Asian and
Australian stocks rose as traders started to focus on the upcoming trade talks
between China and the US. In Australia, the ASX 200 rose by 30 points while in
Japan, the Nikkei rose by 216 points. In China, the A50 and Shanghai indices
rose by 200 and 25 points respectively. This is as the Chinese markets reopened
after being closed for a week as the country celebrated its Independence Day.
Expectations for the current round of talks are really low because of the hard
positions the two countries have taken. Meanwhile, the US added 28 Chinese
firms to an entity list overnight, which will further infuriate the Chinese.
AUD/USD. The Australian dollar rose today even as China released relatively
weak services numbers. According to Caixin, China’s services PMI declined to
51.3 from the previous 52.1. This was another sign that the Chinese economy is
in a free fall. Earlier this month, the country’s manufacturing PMI remained in
a contraction mode. China is an important market for Australian goods.

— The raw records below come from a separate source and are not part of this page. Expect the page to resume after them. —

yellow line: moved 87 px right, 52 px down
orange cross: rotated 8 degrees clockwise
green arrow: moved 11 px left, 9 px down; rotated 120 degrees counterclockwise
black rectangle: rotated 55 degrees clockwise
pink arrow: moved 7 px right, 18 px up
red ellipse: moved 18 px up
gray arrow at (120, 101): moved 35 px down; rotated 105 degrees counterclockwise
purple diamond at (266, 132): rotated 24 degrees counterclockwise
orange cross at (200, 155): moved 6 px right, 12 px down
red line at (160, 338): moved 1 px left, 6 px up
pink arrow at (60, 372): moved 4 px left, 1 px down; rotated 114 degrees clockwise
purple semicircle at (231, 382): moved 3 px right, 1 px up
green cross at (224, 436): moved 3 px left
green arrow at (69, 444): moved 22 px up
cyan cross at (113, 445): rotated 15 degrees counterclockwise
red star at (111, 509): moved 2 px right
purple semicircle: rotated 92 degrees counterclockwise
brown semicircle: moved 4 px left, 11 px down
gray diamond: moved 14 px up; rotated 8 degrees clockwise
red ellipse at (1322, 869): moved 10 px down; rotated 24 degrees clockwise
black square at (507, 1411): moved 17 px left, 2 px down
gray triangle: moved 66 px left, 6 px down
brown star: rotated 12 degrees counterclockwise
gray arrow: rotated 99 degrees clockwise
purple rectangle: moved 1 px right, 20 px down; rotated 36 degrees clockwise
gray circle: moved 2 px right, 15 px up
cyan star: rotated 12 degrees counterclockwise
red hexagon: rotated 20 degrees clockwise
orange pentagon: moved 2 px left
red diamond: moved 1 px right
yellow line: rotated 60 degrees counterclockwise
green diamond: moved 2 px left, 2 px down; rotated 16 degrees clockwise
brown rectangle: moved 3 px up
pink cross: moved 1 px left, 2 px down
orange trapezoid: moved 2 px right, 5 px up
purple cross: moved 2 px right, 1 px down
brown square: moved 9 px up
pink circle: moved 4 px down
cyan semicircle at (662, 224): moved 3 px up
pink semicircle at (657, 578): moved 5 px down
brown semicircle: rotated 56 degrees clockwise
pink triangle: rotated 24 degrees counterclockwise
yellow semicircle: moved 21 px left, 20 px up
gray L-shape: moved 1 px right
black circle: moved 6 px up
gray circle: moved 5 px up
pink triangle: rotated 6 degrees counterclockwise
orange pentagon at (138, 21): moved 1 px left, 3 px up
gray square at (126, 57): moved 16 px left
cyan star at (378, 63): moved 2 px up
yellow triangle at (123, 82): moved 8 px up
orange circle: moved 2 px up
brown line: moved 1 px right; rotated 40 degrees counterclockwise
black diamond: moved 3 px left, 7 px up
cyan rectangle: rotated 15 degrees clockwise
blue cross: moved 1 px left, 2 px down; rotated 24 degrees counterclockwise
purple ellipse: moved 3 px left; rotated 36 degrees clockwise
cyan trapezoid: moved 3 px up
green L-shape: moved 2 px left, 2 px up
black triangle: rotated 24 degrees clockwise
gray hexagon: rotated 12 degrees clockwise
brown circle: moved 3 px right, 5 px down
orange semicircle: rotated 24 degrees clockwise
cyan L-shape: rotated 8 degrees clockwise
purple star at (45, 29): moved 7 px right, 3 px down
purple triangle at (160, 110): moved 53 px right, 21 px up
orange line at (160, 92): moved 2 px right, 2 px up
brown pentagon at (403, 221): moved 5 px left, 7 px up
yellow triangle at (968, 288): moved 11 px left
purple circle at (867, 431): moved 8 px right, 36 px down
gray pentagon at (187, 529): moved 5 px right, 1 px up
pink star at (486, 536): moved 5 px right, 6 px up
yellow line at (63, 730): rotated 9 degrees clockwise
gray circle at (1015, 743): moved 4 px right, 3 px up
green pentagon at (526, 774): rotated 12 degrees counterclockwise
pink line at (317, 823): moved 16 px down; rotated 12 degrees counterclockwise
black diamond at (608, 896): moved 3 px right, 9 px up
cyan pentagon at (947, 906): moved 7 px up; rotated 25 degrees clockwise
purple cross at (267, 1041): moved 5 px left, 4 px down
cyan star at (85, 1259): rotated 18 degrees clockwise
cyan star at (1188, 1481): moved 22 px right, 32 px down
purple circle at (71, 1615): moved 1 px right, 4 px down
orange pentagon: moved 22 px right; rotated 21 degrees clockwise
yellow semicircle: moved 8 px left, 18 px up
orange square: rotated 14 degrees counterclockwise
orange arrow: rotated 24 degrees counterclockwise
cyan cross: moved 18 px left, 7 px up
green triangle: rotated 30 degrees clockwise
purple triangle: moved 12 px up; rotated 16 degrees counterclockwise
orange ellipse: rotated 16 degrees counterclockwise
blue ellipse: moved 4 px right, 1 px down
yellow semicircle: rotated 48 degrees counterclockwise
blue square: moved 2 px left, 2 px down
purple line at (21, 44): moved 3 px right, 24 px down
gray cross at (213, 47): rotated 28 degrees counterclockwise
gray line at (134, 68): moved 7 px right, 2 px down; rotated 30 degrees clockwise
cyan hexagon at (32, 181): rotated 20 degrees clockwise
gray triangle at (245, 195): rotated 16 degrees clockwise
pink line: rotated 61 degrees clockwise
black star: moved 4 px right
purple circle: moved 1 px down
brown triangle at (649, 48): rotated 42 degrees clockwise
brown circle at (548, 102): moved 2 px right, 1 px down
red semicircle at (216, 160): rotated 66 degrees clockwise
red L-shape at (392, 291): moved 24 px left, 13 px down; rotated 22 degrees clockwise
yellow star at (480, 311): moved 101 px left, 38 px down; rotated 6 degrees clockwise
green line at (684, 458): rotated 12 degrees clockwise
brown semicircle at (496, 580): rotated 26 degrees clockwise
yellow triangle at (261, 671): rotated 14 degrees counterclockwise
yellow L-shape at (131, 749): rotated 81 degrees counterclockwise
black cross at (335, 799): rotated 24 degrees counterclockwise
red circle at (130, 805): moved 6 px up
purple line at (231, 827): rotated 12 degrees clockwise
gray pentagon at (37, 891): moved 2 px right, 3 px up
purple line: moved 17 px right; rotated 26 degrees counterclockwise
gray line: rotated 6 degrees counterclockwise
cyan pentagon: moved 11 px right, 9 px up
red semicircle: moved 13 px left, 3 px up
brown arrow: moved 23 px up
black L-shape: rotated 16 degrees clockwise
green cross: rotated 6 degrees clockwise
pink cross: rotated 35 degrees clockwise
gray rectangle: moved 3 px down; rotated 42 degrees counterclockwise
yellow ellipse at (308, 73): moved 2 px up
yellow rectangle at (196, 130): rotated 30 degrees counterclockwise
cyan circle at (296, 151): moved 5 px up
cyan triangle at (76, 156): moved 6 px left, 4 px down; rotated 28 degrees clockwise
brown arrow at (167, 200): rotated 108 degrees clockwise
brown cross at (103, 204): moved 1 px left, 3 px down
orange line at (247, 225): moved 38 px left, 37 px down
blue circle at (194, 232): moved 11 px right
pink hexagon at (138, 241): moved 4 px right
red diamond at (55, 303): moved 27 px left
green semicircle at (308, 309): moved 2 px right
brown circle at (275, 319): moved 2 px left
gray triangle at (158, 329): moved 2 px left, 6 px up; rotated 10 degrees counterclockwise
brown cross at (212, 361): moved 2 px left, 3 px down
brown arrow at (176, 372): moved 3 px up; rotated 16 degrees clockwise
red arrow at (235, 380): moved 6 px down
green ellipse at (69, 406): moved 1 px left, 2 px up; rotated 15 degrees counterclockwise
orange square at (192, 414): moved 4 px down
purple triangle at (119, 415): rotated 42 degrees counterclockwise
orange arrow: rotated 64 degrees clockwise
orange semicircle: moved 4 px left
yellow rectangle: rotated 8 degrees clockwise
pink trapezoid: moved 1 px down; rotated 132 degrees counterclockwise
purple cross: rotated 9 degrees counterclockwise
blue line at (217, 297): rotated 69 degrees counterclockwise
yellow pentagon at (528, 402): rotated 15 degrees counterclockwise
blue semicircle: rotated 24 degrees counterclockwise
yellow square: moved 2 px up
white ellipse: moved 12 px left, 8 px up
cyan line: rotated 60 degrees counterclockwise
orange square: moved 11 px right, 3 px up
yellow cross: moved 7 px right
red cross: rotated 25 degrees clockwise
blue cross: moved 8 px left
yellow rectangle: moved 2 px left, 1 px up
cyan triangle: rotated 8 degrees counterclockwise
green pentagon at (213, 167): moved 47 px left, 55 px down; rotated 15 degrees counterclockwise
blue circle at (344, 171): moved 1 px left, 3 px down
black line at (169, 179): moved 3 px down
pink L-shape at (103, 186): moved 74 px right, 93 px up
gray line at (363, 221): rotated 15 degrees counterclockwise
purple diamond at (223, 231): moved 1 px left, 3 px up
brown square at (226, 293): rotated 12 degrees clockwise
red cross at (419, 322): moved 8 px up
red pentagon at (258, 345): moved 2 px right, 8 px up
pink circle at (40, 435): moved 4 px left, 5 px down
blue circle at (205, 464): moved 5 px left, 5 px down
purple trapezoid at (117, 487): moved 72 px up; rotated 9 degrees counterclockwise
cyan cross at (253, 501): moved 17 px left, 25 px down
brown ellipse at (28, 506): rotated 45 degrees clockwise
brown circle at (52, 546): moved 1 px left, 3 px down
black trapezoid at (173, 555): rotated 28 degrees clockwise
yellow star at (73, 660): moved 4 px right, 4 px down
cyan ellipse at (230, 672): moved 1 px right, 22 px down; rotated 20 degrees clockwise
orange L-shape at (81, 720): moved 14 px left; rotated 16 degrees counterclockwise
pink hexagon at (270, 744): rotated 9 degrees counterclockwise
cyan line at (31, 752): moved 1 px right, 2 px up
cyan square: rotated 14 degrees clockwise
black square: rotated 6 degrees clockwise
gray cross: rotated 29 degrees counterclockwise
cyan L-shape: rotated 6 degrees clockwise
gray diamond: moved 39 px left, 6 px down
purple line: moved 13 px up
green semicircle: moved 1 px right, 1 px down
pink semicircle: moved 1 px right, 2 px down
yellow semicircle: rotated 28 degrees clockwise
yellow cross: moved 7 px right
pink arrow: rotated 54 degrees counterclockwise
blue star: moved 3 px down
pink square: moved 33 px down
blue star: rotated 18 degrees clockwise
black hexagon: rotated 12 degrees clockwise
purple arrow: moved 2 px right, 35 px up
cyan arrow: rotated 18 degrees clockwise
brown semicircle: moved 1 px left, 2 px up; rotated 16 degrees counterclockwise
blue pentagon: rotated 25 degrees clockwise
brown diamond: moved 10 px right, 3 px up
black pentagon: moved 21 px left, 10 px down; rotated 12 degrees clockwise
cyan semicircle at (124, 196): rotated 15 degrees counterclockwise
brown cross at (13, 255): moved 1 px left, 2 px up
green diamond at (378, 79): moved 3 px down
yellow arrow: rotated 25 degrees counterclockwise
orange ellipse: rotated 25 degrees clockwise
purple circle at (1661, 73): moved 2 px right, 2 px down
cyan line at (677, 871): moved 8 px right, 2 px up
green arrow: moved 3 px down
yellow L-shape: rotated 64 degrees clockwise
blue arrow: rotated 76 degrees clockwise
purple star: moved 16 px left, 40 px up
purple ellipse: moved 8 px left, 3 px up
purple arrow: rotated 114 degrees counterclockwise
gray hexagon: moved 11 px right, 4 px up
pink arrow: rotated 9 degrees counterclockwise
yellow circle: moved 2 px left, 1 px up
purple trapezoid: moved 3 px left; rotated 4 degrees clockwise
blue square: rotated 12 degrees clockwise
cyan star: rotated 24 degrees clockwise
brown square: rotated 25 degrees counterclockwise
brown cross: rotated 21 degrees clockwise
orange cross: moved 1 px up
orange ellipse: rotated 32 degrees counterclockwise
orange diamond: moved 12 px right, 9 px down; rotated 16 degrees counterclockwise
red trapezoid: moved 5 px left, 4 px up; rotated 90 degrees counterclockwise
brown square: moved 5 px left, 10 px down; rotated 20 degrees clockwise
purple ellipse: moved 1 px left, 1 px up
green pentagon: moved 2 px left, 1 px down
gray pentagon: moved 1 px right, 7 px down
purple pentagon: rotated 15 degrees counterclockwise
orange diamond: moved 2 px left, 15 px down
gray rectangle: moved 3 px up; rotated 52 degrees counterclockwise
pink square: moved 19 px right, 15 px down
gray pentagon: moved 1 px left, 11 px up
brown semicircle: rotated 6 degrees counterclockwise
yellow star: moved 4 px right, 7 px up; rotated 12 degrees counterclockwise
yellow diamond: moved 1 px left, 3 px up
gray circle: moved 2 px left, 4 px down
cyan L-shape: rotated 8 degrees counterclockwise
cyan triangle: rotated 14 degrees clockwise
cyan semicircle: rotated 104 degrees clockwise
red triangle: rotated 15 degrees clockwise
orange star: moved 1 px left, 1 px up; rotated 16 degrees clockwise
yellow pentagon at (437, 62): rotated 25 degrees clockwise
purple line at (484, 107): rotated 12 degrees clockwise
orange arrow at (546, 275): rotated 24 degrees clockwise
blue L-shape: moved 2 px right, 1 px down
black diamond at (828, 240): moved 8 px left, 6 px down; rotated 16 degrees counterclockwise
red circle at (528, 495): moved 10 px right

According to the Bureau of Statistics, a third of all goods produced by
Australia are sold to China. This explains why Australia has not experienced a
recession for more than 27 years. Meanwhile, job advertisements in Australia
rose by 0.3% after declining by -2.6% in the previous month.
The AUD/USD pair
rose from a low of 0.6727 to a high of 0.6748. On the 30-minute chart, this
price is along the upper line of the Bollinger Bands while the RSI has moved
higher. The average directional index has moved higher to 38. There is a
possibility that the pair will continue moving higher to test the previous high
of 0.6775.
USD/JPY. The USD/JPY pair rose slightly in the Asian session as traders received the household income and spending data from Japan. According to the country’s statistics office, household spending rose by a percentage point in August. This was slightly below the consensus estimates of 1.2%. The spending rose by 2.4% on an MoM basis. On a positive note, the country’s surplus in the current account rose to $20 billion. This was the 62nd straight month of a positive number. Exports declined by 8.6% to Y6.08 trillion while imports declined by 12.7% to Y6.03 trillion. This is partly due to the weakening global growth, the weakness of the chip sector and the trade war between China and South Korea.
As of this
writing, the USD/JPY pair is trading at 107.36. On the 30-minute chart, this
price has moved above the 14-day and 28-day exponential moving averages. The
price is between the 50% and 38.2% Fibonacci Retracement level while the RSI
has remained slightly lower than the overbought level. The pair might continue
moving higher today.
EUR/USD. The EUR/USD pair was relatively unchanged ahead of the change in producer price data from the US. Analysts forecast that the core and headline PPI data remained unchanged at 2.3% and 1.8% in September. They expect the core PPI to have declined slightly from 0.3% to 0.2% on an MoM basis. The PPI data is an important measure of inflation. In addition, traders will listen to a statement from Jerome Powell and Chicago Fed President Charles Evans.
As of this
writing, the EUR/USD pair is trading at 1.0973. This is slightly higher than
yesterday’s low of 1.0964. On the 30-minute chart, the pair has been trading
within a channel ranging from 1.1000 and 1.0960. The envelopes indicator has
widened while the average true range indicator has moved lower. The pair will
likely move in reaction to the PPI data today.